Machine Learning on Boolean Formulas

Companion code of the paper "Understanding Boolean Function Learnability on Deep Neural Networks" (https://arxiv.org/abs/2009.05908)

Tested on Ubuntu Linux 18.04.

Installation

You need python 3.8 and the following libraries (commands to install assume a conda environment):

  • scikit-learn & pandas (conda install -c anaconda scikit-learn pandas)
  • fire (conda install -c conda-forge fire)
  • pysat (pip install python-sat[pblib,aiger])

Then you just need to clone this repository:

git clone https://github.com/andertavares/mlbf.git and enter the new directory mlsat to be able to execute.

Execution

  • Replicating Section 4 experiments: python mlbf/main.py *.cnf --output=out.csv

This will generate a dataset, run 5-fold cross validation of a 2-hidden layer MLP (200 and 100 neurons, respectively) for each .cnf file, writing the statistics on out.csv. If the dataset was already generated, it will be used. Run python mlbf/main.py -- --help for additional options.

SATLIB formulas are on instances/satlib_mis.tar.gz and large formulas from the model sampling benchmark are on instances/tacas15.tar.gz.
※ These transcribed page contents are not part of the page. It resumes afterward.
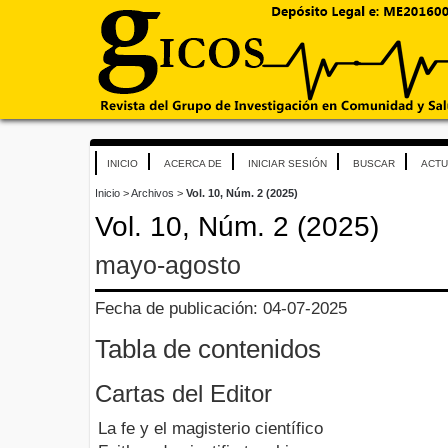
INICIO
ACERCA DE
INICIAR SESIÓN
BUSCAR
ACTU
Inicio
>
Archivos
>
Vol. 10, Núm. 2 (2025)
Vol. 10, Núm. 2 (2025)
mayo-agosto
Fecha de publicación: 04-07-2025
Tabla de contenidos
Cartas del Editor
La fe y el magisterio científico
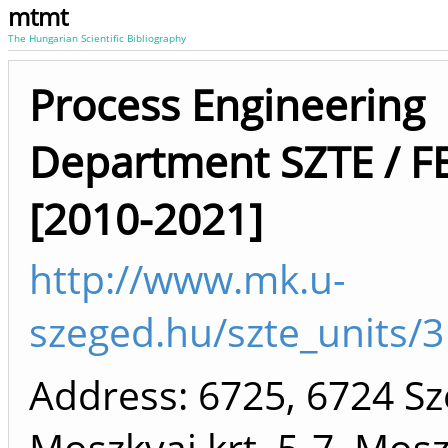
mtmt
The Hungarian Scientific Bibliography
Process Engineering
Department SZTE / F
[2010-2021]
http://www.mk.u-
szeged.hu/szte_units/3
Address: 6725, 6724 S
Moszkvai krt. 5-7. Mosz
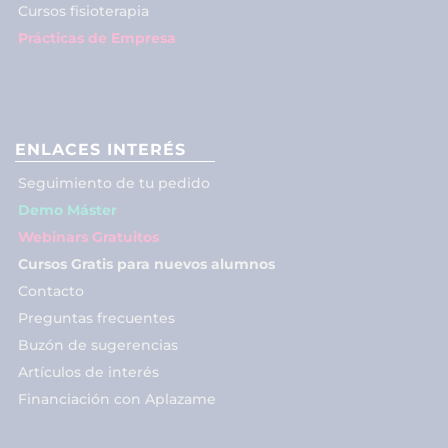
Cursos fisioterapia
Prácticas de Empresa
ENLACES INTERÉS
Seguimiento de tu pedido
Demo Máster
Webinars Gratuitos
Cursos Gratis para nuevos alumnos
Contacto
Preguntas frecuentes
Buzón de sugerencias
Artículos de interés
Financiación con Aplazame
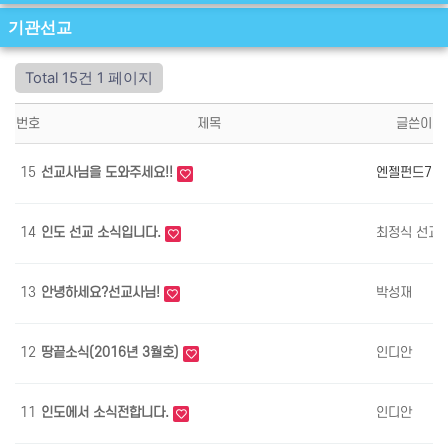
기관선교
Total 15건
1 페이지
번호
제목
글쓴이
15
선교사님을 도와주세요!!
엔젤펀드7
14
인도 선교 소식입니다.
최정식 선교
13
안녕하세요?선교사님!
박성재
12
땅끝소식(2016년 3월호)
인디안
11
인도에서 소식전합니다.
인디안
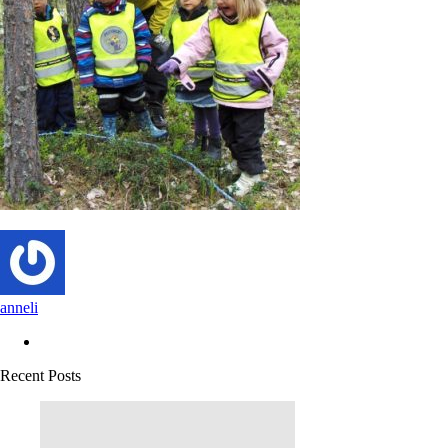
anneli
Recent Posts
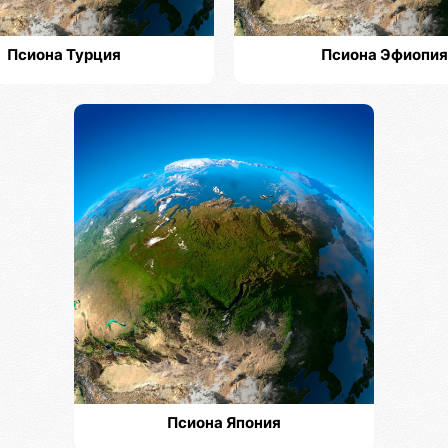
Псиона Турция
Псиона Эфиопия
Псиона Япония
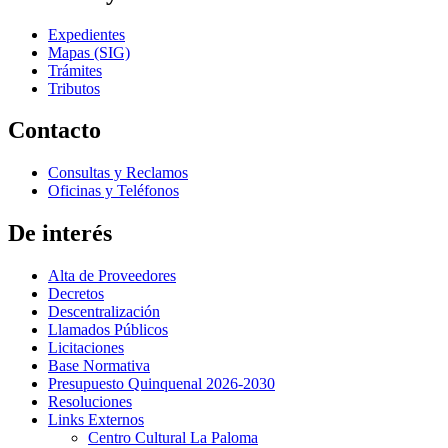
Expedientes
Mapas (SIG)
Trámites
Tributos
Contacto
Consultas y Reclamos
Oficinas y Teléfonos
De interés
Alta de Proveedores
Decretos
Descentralización
Llamados Públicos
Licitaciones
Base Normativa
Presupuesto Quinquenal 2026-2030
Resoluciones
Links Externos
Centro Cultural La Paloma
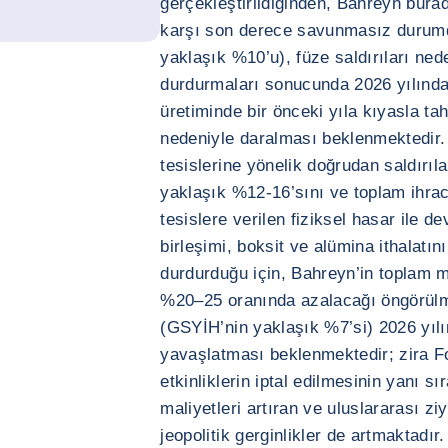
gerçekleştirildiğinden, Bahreyn burad
karşı son derece savunmasız durumd
yaklaşık %10’u), füze saldırıları ned
durdurmaları sonucunda 2026 yılında 
üretiminde bir önceki yıla kıyasla t
nedeniyle daralması beklenmektedir.
tesislerine yönelik doğrudan saldırıl
yaklaşık %12-16’sını ve toplam ihrac
tesislere verilen fiziksel hasar ile 
birleşimi, boksit ve alümina ithalatı
durdurduğu için, Bahreyn’in toplam m
%20–25 oranında azalacağı öngörülmek
(GSYİH’nin yaklaşık %7’si) 2026 yı
yavaşlatması beklenmektedir; zira F
etkinliklerin iptal edilmesinin yanı s
maliyetleri artıran ve uluslararası zi
jeopolitik gerginlikler de artmaktadır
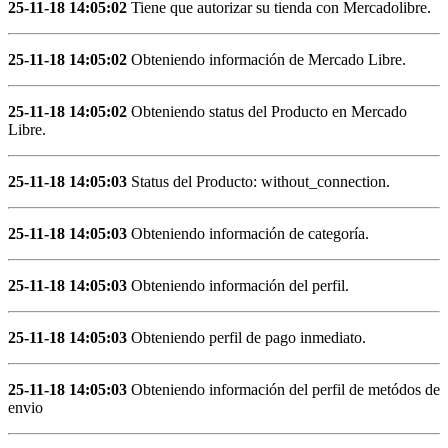
25-11-18 14:05:02
Tiene que autorizar su tienda con Mercadolibre.
25-11-18 14:05:02
Obteniendo información de Mercado Libre.
25-11-18 14:05:02
Obteniendo status del Producto en Mercado
Libre.
25-11-18 14:05:03
Status del Producto: without_connection.
25-11-18 14:05:03
Obteniendo información de categoría.
25-11-18 14:05:03
Obteniendo información del perfil.
25-11-18 14:05:03
Obteniendo perfil de pago inmediato.
25-11-18 14:05:03
Obteniendo información del perfil de metódos de
envio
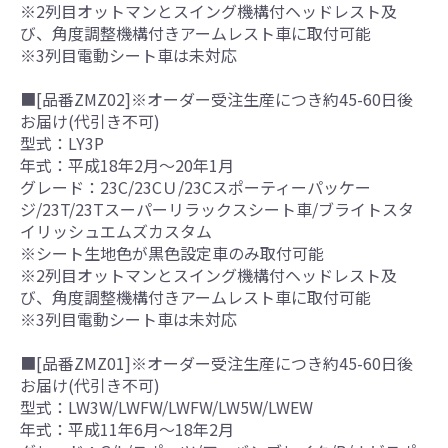
※2列目オットマンとスイング機構付ヘッドレスト及
び、角度調整機構付きアームレスト車に取付可能
※3列目電動シート車は未対応
■[品番ZMZ02]※オーダー受注生産につき約45-60日後
お届け(代引き不可)
型式：LY3P
年式：平成18年2月～20年1月
グレード：23C/23CＵ/23Cスポーティーパッケー
ジ/23T/23Tスーパーリラックスシート車/ブライトスタ
イリッシュエムズカスタム
※シート生地色が黒色設定車のみ取付可能
※2列目オットマンとスイング機構付ヘッドレスト及
び、角度調整機構付きアームレスト車に取付可能
※3列目電動シート車は未対応
■[品番ZMZ01]※オーダー受注生産につき約45-60日後
お届け(代引き不可)
型式：LW3W/LWFW/LWFW/LW5W/LWEW
年式：平成11年6月～18年2月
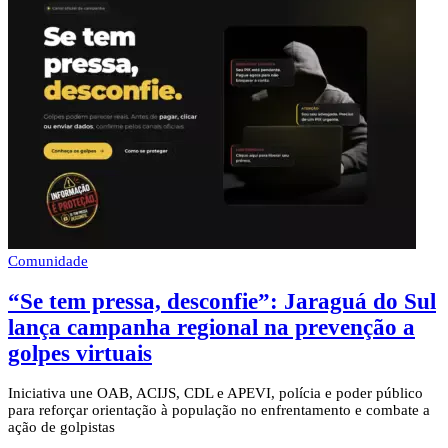
Comunidade
“Se tem pressa, desconfie”: Jaraguá do Sul
lança campanha regional na prevenção a
golpes virtuais
Iniciativa une OAB, ACIJS, CDL e APEVI, polícia e poder público
para reforçar orientação à população no enfrentamento e combate a
ação de golpistas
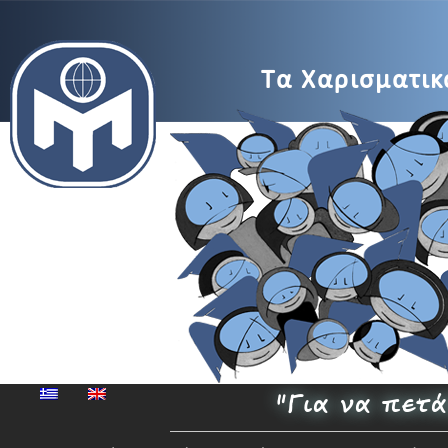
MENSA
Τα Χαρισματικά
Μέγαρο
Μουσικής
"Για να πετ
Αθηνών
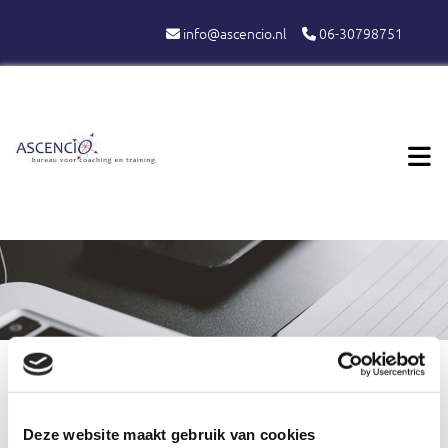
info@ascencio.nl
06-30798751


Deze website maakt gebruik van cookies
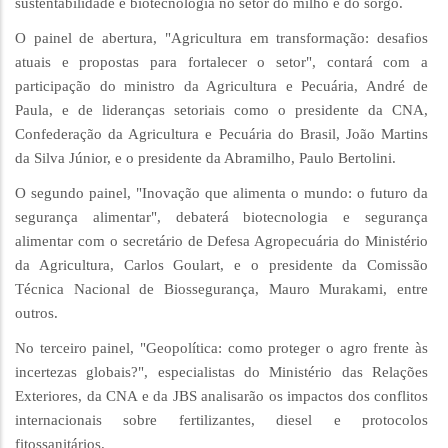
sustentabilidade e biotecnologia no setor do milho e do sorgo.
O painel de abertura, "Agricultura em transformação: desafios
atuais e propostas para fortalecer o setor", contará com a
participação do ministro da Agricultura e Pecuária, André de
Paula, e de lideranças setoriais como o presidente da CNA,
Confederação da Agricultura e Pecuária do Brasil, João Martins
da Silva Júnior, e o presidente da Abramilho, Paulo Bertolini.
O segundo painel, "Inovação que alimenta o mundo: o futuro da
segurança alimentar", debaterá biotecnologia e segurança
alimentar com o secretário de Defesa Agropecuária do Ministério
da Agricultura, Carlos Goulart, e o presidente da Comissão
Técnica Nacional de Biossegurança, Mauro Murakami, entre
outros.
No terceiro painel, "Geopolítica: como proteger o agro frente às
incertezas globais?", especialistas do Ministério das Relações
Exteriores, da CNA e da JBS analisarão os impactos dos conflitos
internacionais sobre fertilizantes, diesel e protocolos
fitossanitários.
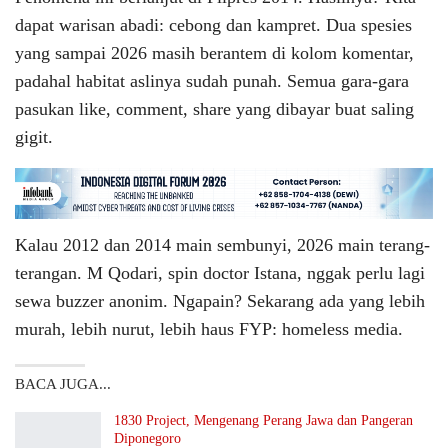
dapat warisan abadi: cebong dan kampret. Dua spesies
yang sampai 2026 masih berantem di kolom komentar,
padahal habitat aslinya sudah punah. Semua gara-gara
pasukan like, comment, share yang dibayar buat saling
gigit.
Kalau 2012 dan 2014 main sembunyi, 2026 main terang-
terangan. M Qodari, spin doctor Istana, nggak perlu lagi
sewa buzzer anonim. Ngapain? Sekarang ada yang lebih
murah, lebih nurut, lebih haus FYP: homeless media.
BACA JUGA...
1830 Project, Mengenang Perang Jawa dan Pangeran
Diponegoro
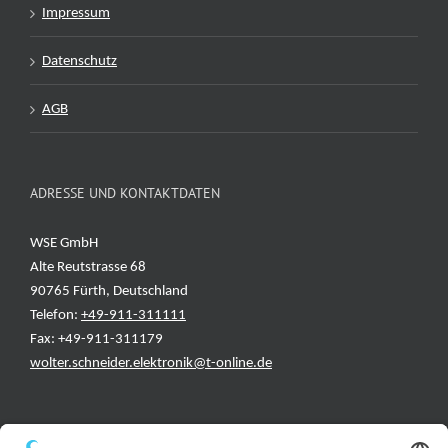
Impressum
Datenschutz
AGB
ADRESSE UND KONTAKTDATEN
WSE GmbH
Alte Reutstrasse 68
90765 Fürth, Deutschland
Telefon:
+49-911-311111
Fax: +49-911-311179
wolter.schneider.elektronik@t-online.de
INFORMATIONEN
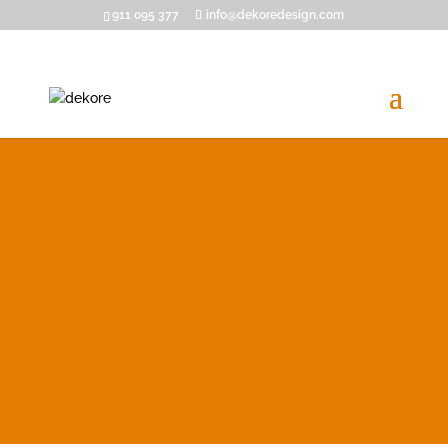
911 095 377
info@dekoredesign.com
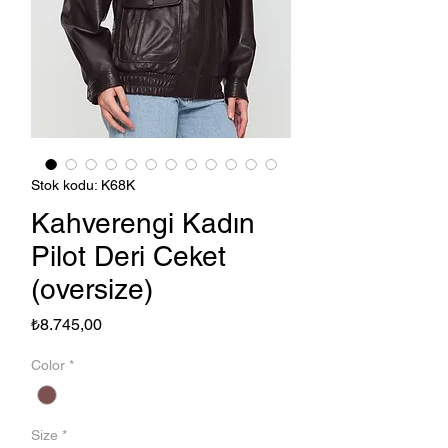
Stok kodu: K68K
Kahverengi Kadın
Pilot Deri Ceket
(oversize)
Fiyat
₺8.745,00
Color
*
Size
*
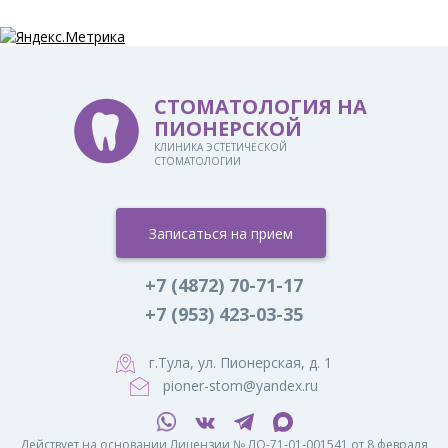
СТОМАТОЛОГИЯ НА
ПИОНЕРСКОЙ
КЛИНИКА ЭСТЕТИЧЕСКОЙ
СТОМАТОЛОГИИ
Записаться на прием
+7 (4872) 70-71-17
+7 (953) 423-03-35
г.Тула, ул. Пионерская, д. 1
pioner-stom@yandex.ru
Действует на основании Лицензии № ЛО-71-01-001541 от 8 февраля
Our kclique instances are at https://drive.google.com/file/d/1R4PhugDBrIuznHlTGsjopT2sar-b1Q-r/view?usp=sharing.

  • Replicating Section 5 experiments: python mlbf/mlpsize.py mlpsize *.cnf --output=out.csv

This will generate a dataset and test how many neurons in a single-hidden-layer MLP are required for perfect accuracy on 5-fold CV for each .cnf file, writing the statistics on out.csv. If the dataset was already generated, it will be used. Run python mlbf/mlpsize.py -- --help for additional options. The random 3-CNF instances, together with the respective datasets are at https://drive.google.com/file/d/18ubvvZTGsmS6_2tiqbG07LJWyjaxvuWk/view?usp=sharing.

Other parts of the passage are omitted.